**Action item**
Records follow. Print exactly the lines from the one that has "sweetened whipped cream" through the one that has "Who Upvoted", inclusive, and omit the pictures.

**Dataset entries**
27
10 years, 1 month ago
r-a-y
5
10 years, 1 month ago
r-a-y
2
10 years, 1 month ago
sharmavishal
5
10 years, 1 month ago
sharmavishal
--
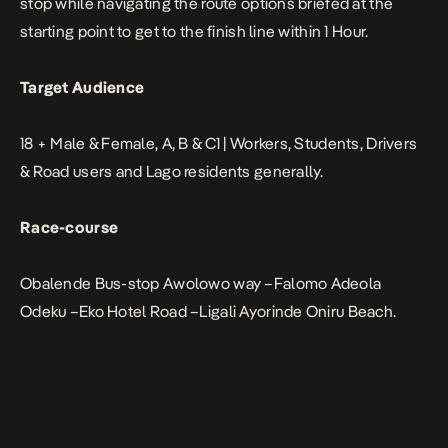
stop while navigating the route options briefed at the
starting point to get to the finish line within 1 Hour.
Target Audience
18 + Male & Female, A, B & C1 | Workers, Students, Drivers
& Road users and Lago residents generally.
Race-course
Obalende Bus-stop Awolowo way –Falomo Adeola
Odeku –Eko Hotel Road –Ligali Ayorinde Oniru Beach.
* * *
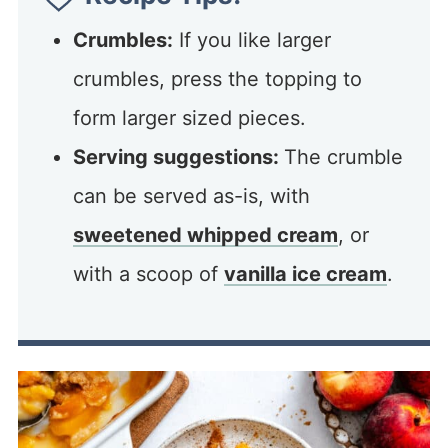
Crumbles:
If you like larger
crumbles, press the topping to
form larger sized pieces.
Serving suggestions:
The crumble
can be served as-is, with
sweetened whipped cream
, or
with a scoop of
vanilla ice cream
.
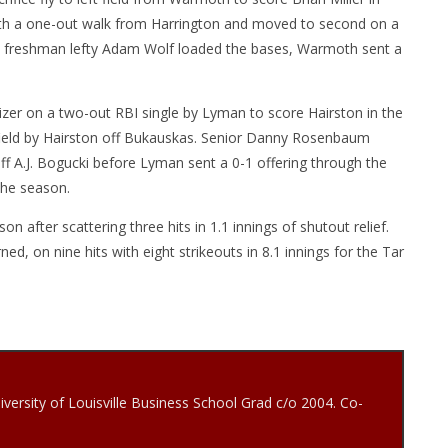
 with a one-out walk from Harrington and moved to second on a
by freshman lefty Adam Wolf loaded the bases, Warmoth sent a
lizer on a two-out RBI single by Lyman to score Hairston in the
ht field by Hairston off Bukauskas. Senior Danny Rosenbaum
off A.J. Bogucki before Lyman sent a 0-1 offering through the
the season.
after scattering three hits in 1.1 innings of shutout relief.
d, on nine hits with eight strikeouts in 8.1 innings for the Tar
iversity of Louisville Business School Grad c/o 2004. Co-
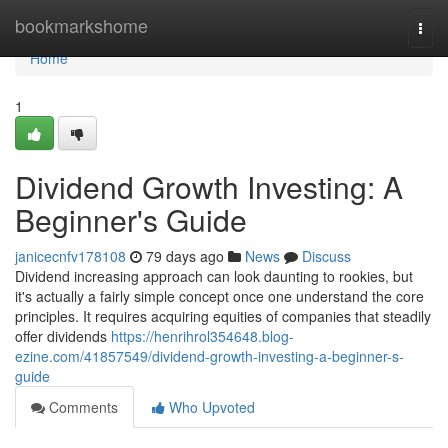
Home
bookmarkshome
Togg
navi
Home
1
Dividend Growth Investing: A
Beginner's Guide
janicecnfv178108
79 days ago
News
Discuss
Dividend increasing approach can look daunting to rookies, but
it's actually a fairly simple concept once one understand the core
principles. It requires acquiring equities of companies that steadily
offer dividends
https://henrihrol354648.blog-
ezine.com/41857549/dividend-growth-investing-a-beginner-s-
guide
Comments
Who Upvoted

**Answer for the task**
sweetened whipped cream
, or
with a scoop of
vanilla ice cream
.
 with a one-out walk from Harrington and moved to second on a
by freshman lefty Adam Wolf loaded the bases, Warmoth sent a
lizer on a two-out RBI single by Lyman to score Hairston in the
ht field by Hairston off Bukauskas. Senior Danny Rosenbaum
off A.J. Bogucki before Lyman sent a 0-1 offering through the
the season.
after scattering three hits in 1.1 innings of shutout relief.
d, on nine hits with eight strikeouts in 8.1 innings for the Tar
iversity of Louisville Business School Grad c/o 2004. Co-
Home
bookmarkshome
Togg
navi
Home
1
Dividend Growth Investing: A
Beginner's Guide
janicecnfv178108
79 days ago
News
Discuss
Dividend increasing approach can look daunting to rookies, but
it's actually a fairly simple concept once one understand the core
principles. It requires acquiring equities of companies that steadily
offer dividends
https://henrihrol354648.blog-
ezine.com/41857549/dividend-growth-investing-a-beginner-s-
guide
Comments
Who Upvoted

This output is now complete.